To make a basic vinaigrette you need 20cl of olive oil, 10cl of reduced vegetable consomme, 10 cl balsamic vinegar, 10 cl red wine vinegar, 10 cl truffle juice and Fleur de sel. Parmesan cheese.
The black gold "Perigord truffle"
Making the salad:
Clean the truffles under cold running water with a nailbrush. dry the truffles and peel with a fine bladeknife. (set the triming apart for another use. Keep always truffles in sealed jar in the fridge to avoid the dominant smell of truffles to affect your fridge content).
Stalk the morgeline lettuce, dandelion, aragula and porcelaine. Separate the curly endives and small lettuce and keep only the top of the leaves. Separate the lamb's lettuce leaves. Wash the letuces in a large amount of water keeping them separate and spin dry.
Separate the leaves of the chervil, fresh mint, tarragon, marjoram, green basil and chives. Keep only the top of the leaves. Wash the herbs in a large amount of water keeping them separate and spin.
Mix the herbs, lettuces, the Parmesan shavings and minced trufles. Season with 4 teaspoon of basic vinaigrette, fleur de sel and freshly ground pepper.

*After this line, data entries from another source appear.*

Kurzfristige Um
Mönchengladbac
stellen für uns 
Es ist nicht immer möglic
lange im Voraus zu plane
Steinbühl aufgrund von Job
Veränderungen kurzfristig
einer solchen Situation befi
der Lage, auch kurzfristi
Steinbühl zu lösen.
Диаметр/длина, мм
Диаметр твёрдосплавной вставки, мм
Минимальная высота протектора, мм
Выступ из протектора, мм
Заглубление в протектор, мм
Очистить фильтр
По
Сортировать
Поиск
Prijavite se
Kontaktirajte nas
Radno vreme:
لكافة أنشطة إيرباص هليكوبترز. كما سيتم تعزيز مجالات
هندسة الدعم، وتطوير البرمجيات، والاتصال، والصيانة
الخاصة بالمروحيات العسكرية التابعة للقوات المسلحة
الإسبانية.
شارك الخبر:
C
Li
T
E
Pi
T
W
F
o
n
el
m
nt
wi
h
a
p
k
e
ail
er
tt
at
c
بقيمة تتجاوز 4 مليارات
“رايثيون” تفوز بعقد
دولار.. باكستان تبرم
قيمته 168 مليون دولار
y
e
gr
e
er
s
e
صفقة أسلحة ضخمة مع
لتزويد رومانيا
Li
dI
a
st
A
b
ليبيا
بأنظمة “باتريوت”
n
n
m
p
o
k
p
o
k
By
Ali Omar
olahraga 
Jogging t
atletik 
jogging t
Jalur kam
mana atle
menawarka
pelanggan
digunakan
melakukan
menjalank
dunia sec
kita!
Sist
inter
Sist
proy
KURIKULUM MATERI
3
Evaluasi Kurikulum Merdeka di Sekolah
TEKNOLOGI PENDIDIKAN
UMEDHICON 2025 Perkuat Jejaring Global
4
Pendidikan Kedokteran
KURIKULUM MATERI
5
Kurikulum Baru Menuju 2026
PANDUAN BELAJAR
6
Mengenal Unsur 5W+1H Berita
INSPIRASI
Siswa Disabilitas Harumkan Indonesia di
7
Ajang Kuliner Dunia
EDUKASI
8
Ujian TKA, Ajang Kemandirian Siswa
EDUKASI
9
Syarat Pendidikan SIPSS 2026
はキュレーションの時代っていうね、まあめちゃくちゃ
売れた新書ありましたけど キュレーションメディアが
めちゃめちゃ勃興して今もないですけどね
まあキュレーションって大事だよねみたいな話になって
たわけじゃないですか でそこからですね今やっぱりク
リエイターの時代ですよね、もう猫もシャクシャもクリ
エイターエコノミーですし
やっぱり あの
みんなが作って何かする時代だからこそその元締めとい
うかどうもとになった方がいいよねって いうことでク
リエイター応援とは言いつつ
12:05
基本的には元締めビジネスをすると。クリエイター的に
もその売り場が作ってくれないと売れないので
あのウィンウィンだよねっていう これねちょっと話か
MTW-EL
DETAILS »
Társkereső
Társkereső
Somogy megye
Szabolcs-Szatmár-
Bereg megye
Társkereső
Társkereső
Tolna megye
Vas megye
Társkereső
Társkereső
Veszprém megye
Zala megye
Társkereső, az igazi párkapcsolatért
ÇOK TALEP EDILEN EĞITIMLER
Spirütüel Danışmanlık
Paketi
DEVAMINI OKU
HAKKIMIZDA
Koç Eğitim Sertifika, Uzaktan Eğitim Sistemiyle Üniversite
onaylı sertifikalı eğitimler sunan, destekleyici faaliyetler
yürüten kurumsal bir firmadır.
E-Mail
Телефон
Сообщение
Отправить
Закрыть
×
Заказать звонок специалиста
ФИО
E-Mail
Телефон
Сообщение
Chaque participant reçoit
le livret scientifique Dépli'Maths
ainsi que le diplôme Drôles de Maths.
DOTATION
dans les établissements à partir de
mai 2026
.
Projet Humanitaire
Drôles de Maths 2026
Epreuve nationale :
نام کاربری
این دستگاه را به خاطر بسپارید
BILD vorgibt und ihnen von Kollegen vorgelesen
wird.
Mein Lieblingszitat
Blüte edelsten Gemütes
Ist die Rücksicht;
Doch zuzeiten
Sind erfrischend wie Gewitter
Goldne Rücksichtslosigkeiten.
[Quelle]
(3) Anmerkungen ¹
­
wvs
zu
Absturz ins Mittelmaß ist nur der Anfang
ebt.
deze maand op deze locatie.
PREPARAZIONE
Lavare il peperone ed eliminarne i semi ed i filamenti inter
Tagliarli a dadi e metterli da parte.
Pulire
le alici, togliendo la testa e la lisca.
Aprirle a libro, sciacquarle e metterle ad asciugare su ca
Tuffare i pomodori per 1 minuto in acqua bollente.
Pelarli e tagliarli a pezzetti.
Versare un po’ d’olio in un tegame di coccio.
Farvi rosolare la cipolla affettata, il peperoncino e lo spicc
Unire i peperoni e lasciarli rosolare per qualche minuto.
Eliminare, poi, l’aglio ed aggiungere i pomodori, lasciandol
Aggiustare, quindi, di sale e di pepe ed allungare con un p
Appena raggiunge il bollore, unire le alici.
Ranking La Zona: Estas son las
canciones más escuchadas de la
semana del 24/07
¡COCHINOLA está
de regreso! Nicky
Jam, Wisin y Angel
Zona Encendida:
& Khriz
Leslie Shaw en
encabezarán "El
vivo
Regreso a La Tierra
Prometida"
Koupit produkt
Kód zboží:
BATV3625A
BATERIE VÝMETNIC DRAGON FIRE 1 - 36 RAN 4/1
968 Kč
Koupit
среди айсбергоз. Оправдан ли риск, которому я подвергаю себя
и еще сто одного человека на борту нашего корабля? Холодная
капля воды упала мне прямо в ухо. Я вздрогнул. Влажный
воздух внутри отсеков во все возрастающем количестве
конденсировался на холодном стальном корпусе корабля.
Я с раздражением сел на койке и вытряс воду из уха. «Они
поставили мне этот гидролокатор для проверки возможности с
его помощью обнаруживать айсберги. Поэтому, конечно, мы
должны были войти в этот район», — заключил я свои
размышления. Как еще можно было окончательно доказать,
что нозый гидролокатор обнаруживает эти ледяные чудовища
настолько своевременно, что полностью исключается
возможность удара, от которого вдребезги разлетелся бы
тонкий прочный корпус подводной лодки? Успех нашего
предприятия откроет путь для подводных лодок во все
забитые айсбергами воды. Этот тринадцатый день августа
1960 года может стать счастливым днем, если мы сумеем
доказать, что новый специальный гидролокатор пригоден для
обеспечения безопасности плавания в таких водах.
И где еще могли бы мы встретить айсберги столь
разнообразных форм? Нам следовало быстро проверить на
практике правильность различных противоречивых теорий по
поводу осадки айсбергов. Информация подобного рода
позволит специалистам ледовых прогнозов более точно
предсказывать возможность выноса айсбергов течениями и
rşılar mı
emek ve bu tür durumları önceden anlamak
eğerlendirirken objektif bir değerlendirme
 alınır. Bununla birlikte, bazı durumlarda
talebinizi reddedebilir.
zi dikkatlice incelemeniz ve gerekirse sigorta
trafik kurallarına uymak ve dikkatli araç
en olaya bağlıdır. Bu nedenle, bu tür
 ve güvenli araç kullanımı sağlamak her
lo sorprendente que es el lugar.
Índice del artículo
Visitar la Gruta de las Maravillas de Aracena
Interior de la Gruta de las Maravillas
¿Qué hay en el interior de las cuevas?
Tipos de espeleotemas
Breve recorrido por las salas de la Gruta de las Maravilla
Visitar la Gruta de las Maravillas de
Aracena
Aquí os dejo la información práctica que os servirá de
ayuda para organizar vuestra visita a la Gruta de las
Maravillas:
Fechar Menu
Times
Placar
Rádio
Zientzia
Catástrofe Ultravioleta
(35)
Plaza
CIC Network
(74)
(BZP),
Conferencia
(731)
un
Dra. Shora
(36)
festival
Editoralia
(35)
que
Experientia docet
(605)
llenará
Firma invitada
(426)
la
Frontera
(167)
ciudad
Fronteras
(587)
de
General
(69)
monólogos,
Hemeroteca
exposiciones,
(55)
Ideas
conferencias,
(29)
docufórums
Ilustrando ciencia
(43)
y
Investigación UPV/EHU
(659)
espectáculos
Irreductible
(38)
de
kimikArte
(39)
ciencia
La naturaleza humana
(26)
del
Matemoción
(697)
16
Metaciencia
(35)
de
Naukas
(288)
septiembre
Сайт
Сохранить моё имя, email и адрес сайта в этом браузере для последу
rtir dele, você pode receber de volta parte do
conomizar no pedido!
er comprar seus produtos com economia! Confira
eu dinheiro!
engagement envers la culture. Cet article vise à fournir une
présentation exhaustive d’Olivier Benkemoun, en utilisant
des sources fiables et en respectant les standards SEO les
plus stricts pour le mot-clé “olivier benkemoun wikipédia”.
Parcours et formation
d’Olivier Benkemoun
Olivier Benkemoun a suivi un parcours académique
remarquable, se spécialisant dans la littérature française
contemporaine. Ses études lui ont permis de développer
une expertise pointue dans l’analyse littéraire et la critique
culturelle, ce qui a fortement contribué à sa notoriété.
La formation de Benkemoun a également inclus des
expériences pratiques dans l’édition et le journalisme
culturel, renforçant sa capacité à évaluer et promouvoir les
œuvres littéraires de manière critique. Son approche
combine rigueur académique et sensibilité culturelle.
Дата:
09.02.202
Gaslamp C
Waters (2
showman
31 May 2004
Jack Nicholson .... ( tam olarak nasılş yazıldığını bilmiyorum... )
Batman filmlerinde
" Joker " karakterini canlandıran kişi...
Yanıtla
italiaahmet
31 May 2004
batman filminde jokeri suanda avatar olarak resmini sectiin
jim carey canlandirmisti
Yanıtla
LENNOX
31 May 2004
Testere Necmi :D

To finish and to plate the salad you have to mix all the vinaigrette ingredients. Put the lettuce and herb mis in the middle of a plate and shape a dome. Slices the truffles, dip the slices in the vinaigrette to season and cover the dome completely with the truffle slices.
Season the truffles slices with Fleur de Sel and freshly ground pepper, top with the marinated shallots and surround the dome with a ribbon of dressing, serve with a country bread toast.